Very soon after I got involved in politics I attended a Liberal Party conference in Blackpool, I think it was in 1980. On the agenda was a motion for debate that was all about making public transport free to use in and around towns and cities. If memory serves David Alton, MP for Liverpool Edge Hill, was backing the motion and he must have made a powerful case because ever since I’ve held the view that free public transport (or with a nominal fare) would one day become a reality.

David Alton MP

That conference motion of 40 years ago was clearly well before its time so to speak but the reasons for it were sound then and look even more sound now as we have arrived at a Climate Emergency and are suffering air pollution problems that are quite literally killing us!

Of course the underlying reason for that 1980 debate was to try to start a process of reducing reliance on cars by making high quality public transport a viable attractive alternative particularly in urban areas.

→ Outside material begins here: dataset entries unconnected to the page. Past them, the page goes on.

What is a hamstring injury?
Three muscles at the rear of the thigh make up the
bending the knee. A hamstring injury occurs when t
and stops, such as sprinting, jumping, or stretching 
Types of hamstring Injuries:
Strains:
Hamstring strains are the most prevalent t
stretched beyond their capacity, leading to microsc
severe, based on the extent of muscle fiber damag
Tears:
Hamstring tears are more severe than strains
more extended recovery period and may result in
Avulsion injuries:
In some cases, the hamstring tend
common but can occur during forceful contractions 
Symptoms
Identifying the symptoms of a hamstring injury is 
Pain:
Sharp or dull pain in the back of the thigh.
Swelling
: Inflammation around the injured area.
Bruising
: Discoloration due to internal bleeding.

That only 2 years later the Conservatives passed the Bus Deregulation Act pushing things in totally the opposite direction is at best ironic! What’s more urban areas like Manchester and Liverpool are presently trying to find ways to re-regulate bus services because they are in crisis, but more on that later.

In rural areas, sadly, bus services are all but extinct in parts of Lancashire although that’s as much about the lack of public money to subsidise vital routes as it is a cause of the Bus Deregulation Act. Add into all this the chaos created via the privatisation of our railways, which are now widely seen as dysfunctional, and it should make politicians who created this mess (and those who have failed to get us out of it) feel very much ashamed – but of course it doesn’t.

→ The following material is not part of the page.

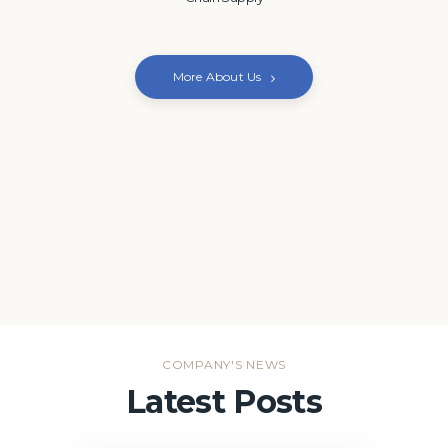
More About Us
COMPANY'S NEWS
Latest Posts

So whilst we should have been developing high quality subsidised public transport to tackle road congestion, air pollution and accessibility to all kinds of services for those without access to cars our governments have been pushing public policy further towards reliance on cars!

Merseyrail train at Maghull North Station

But across Europe’s cities and regions there’s been experimenting with and policy changes in favour of free public transport, whilst they’ve rarely gone down the road & rail to ruin routes that the UK has chosen for itself. I think Luxembourg is the latest convert. The downside to public transport being free (other than paying for it of course) is the potential for it to have the unintended consequence of encouraging folk to do the exact opposite of what they need to do. I’m talking here of walking and cycling because if we create a system where say short walkable journeys reduce because folk get on the free public transport we’ve solved one problem but inadvertently created another with negative health consequences.

But to go back to that re-regulation issue, which I’ve heard talked about for more years than I care to mention particularly on Merseyside, is it going to be action or more taking? I ask as the Liverpool City Region Mayor has popped up recently to rehash all the old arguments in favour of re-regulation. Now don’t get me wrong I with him but I just wish he’d get on with it! No more talking Steve!!!!

310 Ribble bus in Maghull – Photo credit Arnold Richardson/Photobus

We know the bus companies and their shareholders won’t like it, that’s a given, but we need as a matter of some urgency an integrated public transport system of high quality buses and trains. What’s more we need it to deliver far less CO2 emissions (thinking of diesel powered buses in particular here)and be good enough (punctual, fast, reliable and running 7 days per week) to make us want to ditch our cars for many local journeys.

So yes re-regulate the buses, integrate them properly with the trains and start to look seriously at either free public transport or nominal ticket prices.